Doctor diagnoses smallpox in Lincoln during Gettysburg Address

Rod Davis comments on the theory that Abraham Lincoln has smallpox.


Abraham Lincoln has been dead for 142 years, but he still manages to make medical headlines, this time from doctors who say he had a bad case of smallpox when he delivered the Gettysburg Address.

Physicians in Baltimore said last week that Lincoln might have survived being shot if today’s medical technology had existed in 1865. Last year, University of Minnesota researchers suggested that a genetic nerve disorder rather than the long-speculated Marfan syndrome might have caused his clunky gait….

Rodney Davis, a Lincoln historian at Illinois’ Knox College, said people who don’t read Lincoln biographies may not know about his smallpox, but ”it’s not anything that’s ever been suppressed.
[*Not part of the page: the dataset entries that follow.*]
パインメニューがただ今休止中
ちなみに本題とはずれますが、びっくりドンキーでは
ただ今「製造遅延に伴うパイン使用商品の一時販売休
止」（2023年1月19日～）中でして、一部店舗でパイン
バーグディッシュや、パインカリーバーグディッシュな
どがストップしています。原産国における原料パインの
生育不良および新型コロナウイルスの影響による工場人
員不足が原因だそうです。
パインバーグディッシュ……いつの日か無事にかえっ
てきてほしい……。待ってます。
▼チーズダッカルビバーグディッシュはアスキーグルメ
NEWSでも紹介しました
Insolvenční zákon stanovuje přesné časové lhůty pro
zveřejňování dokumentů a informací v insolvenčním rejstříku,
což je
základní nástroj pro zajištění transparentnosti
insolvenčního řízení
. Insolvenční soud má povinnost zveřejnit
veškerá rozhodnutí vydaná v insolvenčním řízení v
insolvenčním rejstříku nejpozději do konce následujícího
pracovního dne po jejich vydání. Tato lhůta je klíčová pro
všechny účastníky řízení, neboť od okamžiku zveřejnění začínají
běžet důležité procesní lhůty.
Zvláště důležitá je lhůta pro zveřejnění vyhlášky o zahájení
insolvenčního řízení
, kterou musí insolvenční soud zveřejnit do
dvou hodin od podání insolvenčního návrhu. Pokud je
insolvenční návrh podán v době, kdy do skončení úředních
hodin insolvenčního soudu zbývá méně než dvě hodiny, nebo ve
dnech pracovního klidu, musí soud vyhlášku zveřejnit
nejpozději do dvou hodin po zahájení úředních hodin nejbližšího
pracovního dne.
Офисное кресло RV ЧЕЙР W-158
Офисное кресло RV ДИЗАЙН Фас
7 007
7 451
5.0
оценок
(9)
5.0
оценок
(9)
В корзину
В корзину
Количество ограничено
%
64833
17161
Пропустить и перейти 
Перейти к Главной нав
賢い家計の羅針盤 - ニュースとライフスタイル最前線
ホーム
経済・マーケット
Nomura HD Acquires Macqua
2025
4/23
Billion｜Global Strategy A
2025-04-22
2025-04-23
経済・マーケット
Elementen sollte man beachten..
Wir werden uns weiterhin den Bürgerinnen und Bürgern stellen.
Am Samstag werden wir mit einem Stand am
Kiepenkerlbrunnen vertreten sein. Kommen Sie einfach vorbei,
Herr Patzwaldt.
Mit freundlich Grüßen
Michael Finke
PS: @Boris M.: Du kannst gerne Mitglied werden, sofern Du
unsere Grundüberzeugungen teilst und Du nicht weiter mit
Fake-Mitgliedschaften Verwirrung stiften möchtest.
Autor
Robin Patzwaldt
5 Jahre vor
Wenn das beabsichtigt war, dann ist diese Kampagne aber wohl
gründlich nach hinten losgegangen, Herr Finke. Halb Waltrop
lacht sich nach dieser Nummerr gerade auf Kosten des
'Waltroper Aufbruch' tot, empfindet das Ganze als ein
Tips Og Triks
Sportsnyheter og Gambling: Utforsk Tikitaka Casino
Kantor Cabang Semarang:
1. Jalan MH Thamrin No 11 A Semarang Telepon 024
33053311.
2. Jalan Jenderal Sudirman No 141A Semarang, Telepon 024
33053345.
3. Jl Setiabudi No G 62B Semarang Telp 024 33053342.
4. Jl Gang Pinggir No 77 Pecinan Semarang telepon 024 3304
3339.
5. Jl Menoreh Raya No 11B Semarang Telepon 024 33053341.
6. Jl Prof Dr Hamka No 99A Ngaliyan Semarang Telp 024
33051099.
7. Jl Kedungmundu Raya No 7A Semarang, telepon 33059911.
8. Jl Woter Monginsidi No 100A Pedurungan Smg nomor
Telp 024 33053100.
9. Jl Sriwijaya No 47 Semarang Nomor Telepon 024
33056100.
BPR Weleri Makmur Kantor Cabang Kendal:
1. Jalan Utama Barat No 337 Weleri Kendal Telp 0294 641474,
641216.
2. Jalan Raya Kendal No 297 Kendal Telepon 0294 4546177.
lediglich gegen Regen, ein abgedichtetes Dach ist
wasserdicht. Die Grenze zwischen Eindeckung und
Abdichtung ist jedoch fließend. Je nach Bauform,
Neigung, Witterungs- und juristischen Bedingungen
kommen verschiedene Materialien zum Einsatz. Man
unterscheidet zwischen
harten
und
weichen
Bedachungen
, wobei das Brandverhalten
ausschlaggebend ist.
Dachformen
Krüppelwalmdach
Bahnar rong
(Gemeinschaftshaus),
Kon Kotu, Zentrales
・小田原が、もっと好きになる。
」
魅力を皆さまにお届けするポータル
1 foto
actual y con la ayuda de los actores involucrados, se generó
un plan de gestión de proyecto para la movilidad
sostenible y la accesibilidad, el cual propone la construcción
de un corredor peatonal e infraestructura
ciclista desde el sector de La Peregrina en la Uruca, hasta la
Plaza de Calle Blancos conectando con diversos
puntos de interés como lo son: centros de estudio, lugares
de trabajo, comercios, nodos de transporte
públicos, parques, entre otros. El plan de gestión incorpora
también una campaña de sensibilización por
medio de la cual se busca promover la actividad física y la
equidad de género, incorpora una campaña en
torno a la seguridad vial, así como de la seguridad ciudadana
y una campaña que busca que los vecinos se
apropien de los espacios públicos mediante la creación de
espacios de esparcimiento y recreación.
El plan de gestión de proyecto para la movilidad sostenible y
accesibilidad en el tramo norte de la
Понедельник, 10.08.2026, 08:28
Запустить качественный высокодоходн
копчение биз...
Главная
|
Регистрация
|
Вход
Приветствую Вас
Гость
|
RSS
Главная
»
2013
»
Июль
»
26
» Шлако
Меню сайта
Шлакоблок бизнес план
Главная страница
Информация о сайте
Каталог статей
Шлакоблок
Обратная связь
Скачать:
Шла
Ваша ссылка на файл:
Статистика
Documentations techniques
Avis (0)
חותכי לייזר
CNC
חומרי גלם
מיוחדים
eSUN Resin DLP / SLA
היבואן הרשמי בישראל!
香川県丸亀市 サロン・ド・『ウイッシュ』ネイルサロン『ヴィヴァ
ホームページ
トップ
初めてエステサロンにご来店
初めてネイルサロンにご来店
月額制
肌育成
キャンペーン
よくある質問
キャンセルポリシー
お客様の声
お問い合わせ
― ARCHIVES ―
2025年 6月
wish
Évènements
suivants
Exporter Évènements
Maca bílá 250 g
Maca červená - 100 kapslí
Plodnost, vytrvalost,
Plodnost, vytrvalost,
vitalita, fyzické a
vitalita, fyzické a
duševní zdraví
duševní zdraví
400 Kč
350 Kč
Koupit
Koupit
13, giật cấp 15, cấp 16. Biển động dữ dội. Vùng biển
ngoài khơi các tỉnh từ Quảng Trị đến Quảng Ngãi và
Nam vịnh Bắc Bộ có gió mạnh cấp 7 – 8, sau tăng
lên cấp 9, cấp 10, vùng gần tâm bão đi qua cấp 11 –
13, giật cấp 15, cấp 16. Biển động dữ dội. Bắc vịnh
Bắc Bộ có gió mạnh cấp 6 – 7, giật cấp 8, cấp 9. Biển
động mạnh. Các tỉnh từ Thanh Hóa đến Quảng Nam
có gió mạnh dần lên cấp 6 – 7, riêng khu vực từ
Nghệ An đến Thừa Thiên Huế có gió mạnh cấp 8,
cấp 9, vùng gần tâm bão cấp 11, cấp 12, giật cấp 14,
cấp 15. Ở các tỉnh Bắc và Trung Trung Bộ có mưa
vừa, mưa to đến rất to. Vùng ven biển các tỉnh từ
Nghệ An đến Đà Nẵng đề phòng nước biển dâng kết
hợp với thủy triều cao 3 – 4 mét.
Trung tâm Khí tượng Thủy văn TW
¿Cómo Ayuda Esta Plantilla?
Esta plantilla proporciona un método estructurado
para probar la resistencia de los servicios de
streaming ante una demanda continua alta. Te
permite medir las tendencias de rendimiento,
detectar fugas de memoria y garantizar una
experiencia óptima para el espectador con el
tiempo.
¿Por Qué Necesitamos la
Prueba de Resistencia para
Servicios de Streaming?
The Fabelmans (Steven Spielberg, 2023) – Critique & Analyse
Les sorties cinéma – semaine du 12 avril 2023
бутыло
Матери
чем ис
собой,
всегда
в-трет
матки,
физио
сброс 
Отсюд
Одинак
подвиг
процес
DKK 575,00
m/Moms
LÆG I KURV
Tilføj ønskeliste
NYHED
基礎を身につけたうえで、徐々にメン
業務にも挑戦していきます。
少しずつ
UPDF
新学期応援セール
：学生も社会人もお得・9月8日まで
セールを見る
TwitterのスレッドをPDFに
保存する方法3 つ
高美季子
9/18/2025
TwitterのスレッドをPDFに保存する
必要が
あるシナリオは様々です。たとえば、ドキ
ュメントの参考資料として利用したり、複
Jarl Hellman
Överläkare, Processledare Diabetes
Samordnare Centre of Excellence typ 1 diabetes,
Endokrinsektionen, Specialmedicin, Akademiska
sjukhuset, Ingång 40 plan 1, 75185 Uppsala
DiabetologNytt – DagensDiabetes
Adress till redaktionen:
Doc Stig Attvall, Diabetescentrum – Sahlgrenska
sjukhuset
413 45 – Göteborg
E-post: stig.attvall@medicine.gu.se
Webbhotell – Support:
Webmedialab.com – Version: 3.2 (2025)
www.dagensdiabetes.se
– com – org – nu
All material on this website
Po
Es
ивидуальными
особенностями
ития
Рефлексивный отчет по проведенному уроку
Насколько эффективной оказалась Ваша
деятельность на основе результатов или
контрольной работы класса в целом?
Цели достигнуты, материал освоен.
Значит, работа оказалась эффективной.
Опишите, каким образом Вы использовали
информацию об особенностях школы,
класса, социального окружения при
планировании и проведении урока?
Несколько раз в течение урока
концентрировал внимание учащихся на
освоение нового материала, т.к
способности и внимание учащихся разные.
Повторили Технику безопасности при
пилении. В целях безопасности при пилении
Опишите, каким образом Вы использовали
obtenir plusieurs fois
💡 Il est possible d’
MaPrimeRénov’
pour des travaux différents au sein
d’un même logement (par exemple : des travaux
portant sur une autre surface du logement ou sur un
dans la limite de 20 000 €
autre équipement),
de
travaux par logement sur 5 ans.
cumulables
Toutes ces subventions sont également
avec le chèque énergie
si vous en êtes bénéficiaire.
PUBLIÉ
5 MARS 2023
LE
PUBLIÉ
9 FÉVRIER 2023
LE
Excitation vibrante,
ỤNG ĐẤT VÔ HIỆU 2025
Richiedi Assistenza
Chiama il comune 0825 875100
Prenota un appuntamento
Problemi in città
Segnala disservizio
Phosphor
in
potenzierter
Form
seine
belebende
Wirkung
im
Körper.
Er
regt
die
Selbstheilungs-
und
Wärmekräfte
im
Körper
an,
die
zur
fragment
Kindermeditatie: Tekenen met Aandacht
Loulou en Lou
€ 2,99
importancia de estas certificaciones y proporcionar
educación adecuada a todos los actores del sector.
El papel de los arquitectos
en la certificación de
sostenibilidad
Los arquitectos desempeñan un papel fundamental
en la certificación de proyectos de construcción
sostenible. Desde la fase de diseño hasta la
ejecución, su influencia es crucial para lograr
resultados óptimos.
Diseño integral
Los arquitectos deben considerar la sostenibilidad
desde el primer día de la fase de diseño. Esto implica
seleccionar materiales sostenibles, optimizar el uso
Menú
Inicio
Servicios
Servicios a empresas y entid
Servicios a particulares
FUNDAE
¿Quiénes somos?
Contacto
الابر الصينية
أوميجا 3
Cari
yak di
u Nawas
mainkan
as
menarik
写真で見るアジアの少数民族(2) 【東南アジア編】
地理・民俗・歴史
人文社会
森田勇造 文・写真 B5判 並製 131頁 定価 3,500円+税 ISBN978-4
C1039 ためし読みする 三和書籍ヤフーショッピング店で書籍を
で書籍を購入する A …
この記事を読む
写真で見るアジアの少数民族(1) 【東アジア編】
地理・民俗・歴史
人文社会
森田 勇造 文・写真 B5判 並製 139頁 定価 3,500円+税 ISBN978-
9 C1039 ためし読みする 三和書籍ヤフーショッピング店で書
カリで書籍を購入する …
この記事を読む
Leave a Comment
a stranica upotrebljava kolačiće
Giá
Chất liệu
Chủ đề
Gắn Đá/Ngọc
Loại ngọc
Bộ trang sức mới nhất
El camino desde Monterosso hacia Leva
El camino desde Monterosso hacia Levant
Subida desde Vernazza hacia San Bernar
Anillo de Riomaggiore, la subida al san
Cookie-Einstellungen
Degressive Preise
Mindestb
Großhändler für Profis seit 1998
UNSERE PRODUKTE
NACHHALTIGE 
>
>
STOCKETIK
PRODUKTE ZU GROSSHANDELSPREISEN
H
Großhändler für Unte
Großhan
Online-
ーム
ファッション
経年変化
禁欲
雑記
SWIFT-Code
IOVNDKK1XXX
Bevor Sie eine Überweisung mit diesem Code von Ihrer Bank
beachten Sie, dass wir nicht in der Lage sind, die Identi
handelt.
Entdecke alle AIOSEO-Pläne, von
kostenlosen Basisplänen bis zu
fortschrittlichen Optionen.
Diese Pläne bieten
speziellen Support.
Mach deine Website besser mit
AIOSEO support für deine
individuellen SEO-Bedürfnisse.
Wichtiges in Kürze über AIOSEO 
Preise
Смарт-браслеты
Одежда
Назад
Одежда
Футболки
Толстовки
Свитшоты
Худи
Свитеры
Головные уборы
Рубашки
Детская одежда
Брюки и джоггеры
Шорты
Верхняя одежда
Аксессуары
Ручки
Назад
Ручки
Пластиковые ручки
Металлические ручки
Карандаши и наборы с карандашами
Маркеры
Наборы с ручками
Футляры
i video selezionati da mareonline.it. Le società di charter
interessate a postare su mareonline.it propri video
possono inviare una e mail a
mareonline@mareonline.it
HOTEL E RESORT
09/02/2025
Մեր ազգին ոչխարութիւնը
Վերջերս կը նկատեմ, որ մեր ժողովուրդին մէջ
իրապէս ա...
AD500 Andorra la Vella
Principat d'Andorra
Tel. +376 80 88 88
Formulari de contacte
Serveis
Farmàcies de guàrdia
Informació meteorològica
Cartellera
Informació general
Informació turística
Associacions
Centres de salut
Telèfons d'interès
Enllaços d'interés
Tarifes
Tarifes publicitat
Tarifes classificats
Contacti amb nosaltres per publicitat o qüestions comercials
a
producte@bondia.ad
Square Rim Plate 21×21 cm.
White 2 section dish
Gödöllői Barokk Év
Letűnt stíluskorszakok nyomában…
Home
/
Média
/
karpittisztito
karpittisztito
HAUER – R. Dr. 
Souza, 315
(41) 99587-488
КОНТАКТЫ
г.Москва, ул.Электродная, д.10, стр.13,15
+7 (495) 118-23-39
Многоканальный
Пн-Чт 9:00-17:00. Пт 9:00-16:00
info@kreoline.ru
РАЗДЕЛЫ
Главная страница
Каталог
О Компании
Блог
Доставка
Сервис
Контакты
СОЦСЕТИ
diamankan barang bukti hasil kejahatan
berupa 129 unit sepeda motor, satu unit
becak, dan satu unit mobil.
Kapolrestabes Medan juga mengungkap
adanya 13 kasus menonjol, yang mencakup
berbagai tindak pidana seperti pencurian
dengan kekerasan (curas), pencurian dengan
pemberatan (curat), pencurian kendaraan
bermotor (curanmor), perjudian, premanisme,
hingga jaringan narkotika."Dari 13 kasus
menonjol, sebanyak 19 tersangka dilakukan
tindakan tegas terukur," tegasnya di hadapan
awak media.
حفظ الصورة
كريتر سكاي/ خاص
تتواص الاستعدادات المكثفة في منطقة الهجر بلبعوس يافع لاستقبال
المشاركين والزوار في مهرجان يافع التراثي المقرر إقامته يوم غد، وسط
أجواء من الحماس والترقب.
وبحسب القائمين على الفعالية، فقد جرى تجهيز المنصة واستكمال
It’s just never been all that significant given the highlights of his career.”

Citing an autobiography of J.M.T. Finney Jr., an early 20th century surgeon, the report says a physician summoned by Lincoln’s personal doctor diagnosed a mild form of smallpox. Upon hearing the contagious diagnosis, the report says, Lincoln joked that while he was constantly hounded by people who wanted something from him, ”’For once in my life as President, I find myself in a position to give everybody something!”’

Read the New York Times article.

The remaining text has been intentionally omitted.